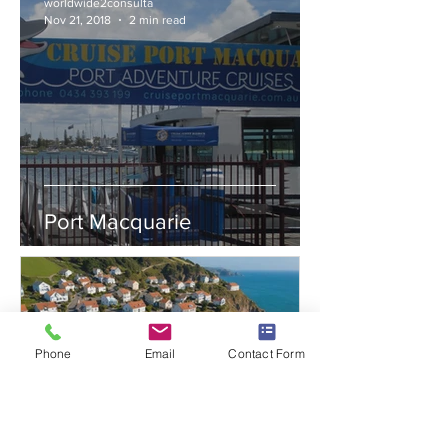
worldwide2consulta
Nov 21, 2018
2 min read
Port Macquarie
Phone
Email
Contact Form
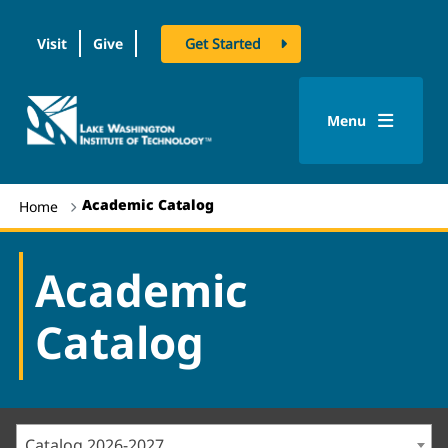
Visit
Give
Get Started
logo
Menu
Academic Catalog
Home
Academic
Catalog
Catalog 2026-2027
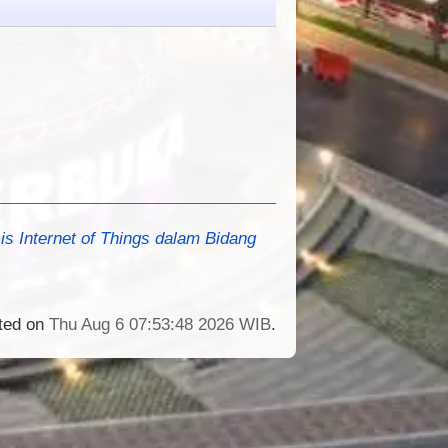
s Internet of Things dalam Bidang
ated on
Thu Aug 6 07:53:48 2026 WIB
.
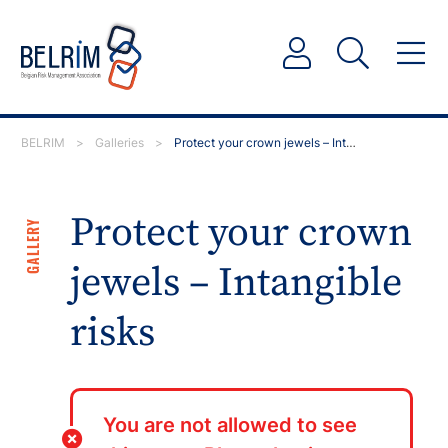
BELRIM
>
Galleries
>
Protect your crown jewels – Intangible risks
Protect your crown
GALLERY
jewels – Intangible
risks
You are not allowed to see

##########

What you should do
Copy the entries above exactly from the line with "Port Macquarie" down to their last line, both ends included. Do not copy any pictures.

Answer space
Port Macquarie
Phone
Email
Contact Form
Visit
Give
Get Started
logo
Menu
Academic Catalog
Home
Academic
Catalog
Catalog 2026-2027
s Internet of Things dalam Bidang
ated on
Thu Aug 6 07:53:48 2026 WIB
.
BELRIM
>
Galleries
>
Protect your crown jewels – Intangible risks
Protect your crown
GALLERY
jewels – Intangible
risks
You are not allowed to see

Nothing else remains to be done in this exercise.